EXTRACTED MATERIAL:
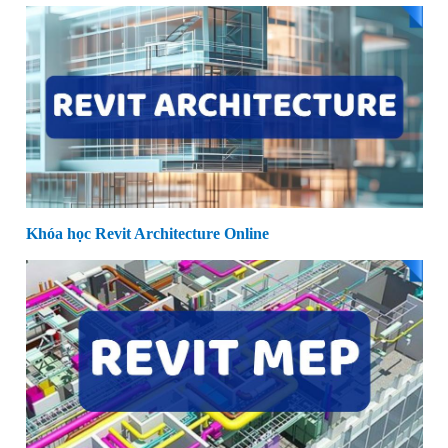
Khóa học Revit Architecture Online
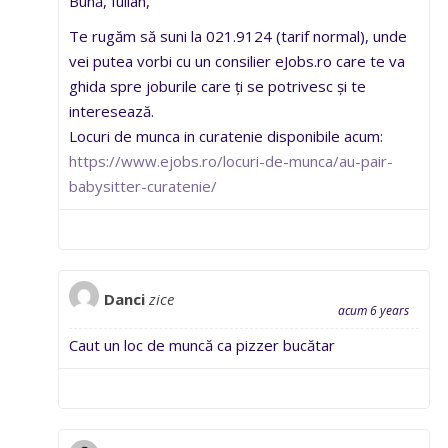
Bună, Iulian,
Te rugăm să suni la 021.9124 (tarif normal), unde
vei putea vorbi cu un consilier eJobs.ro care te va
ghida spre joburile care ți se potrivesc și te
interesează.
Locuri de munca in curatenie disponibile acum:
https://www.ejobs.ro/locuri-de-munca/au-pair-
babysitter-curatenie/
Danci
zice
acum 6 years
Caut un loc de muncă ca pizzer bucătar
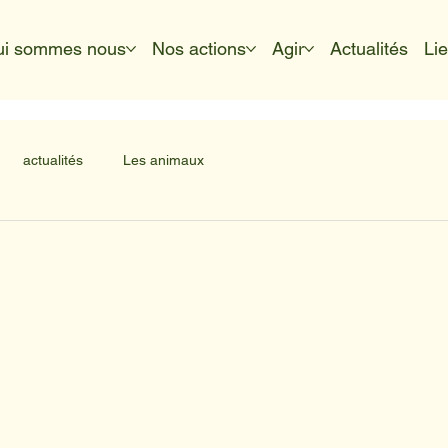
ui sommes nous
Nos actions
Agir
Actualités
Li
actualités
Les animaux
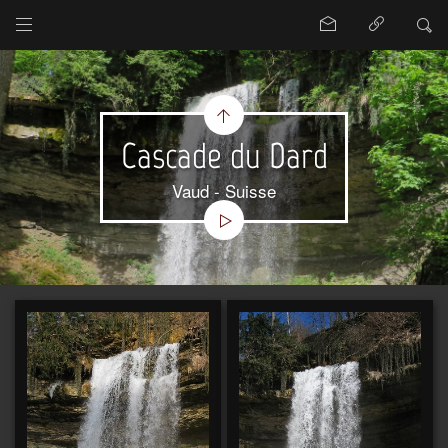
Cascade du Dard
Vaud - Suisse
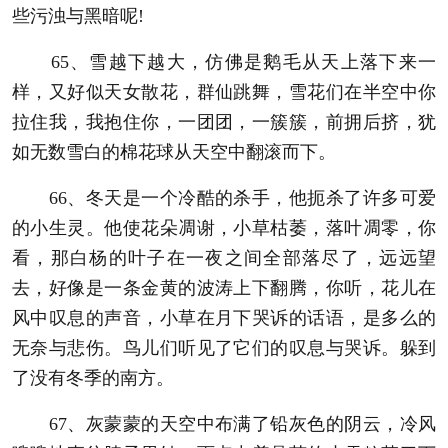
些污浊与黑暗呢!
65、雪越下越大，仿佛是鹅毛从天上落下来一
样，又好似天女散花，群仙跳舞，雪花们在半空中你
拉住我，我抱住你，一团团，一簇簇，前拥后挤，犹
如无数雪白的棉花球从天空中翻滚而下。
66、冬天是一个冷酷的杀手，他扼杀了许多可爱
的小生灵。他使花朵凋谢，小草枯萎，落叶凋零，你
看，那白杨的叶子在一夜之间全部落尽了，远远望
去，好像是一条金黄的波涛上下翻腾，你听，花儿在
风中叹息的声音，小草在月下哭诉的话语，是多么的
无奈与悲伤。鸟儿们听见了它们的叹息与哭诉。躲到
了没有冬季的南方。
67、灰蒙蒙的天空中布满了铅灰色的阴云，冷风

THE PROBLEM: The data above must be copied exactly. Leave out the pictures.

REPLY TO THE EXERCISE:
Khóa học Revit Architecture Online
Bună, Iulian,
Te rugăm să suni la 021.9124 (tarif normal), unde
vei putea vorbi cu un consilier eJobs.ro care te va
ghida spre joburile care ți se potrivesc și te
interesează.
Locuri de munca in curatenie disponibile acum:
https://www.ejobs.ro/locuri-de-munca/au-pair-
babysitter-curatenie/
Danci
zice
acum 6 years
Caut un loc de muncă ca pizzer bucătar
ui sommes nous
Nos actions
Agir
Actualités
Li
actualités
Les animaux
Cascade du Dard
Vaud - Suisse
些污浊与黑暗呢!
65、雪越下越大，仿佛是鹅毛从天上落下来一
样，又好似天女散花，群仙跳舞，雪花们在半空中你
拉住我，我抱住你，一团团，一簇簇，前拥后挤，犹
如无数雪白的棉花球从天空中翻滚而下。
66、冬天是一个冷酷的杀手，他扼杀了许多可爱
的小生灵。他使花朵凋谢，小草枯萎，落叶凋零，你
看，那白杨的叶子在一夜之间全部落尽了，远远望
去，好像是一条金黄的波涛上下翻腾，你听，花儿在
风中叹息的声音，小草在月下哭诉的话语，是多么的
无奈与悲伤。鸟儿们听见了它们的叹息与哭诉。躲到
了没有冬季的南方。
67、灰蒙蒙的天空中布满了铅灰色的阴云，冷风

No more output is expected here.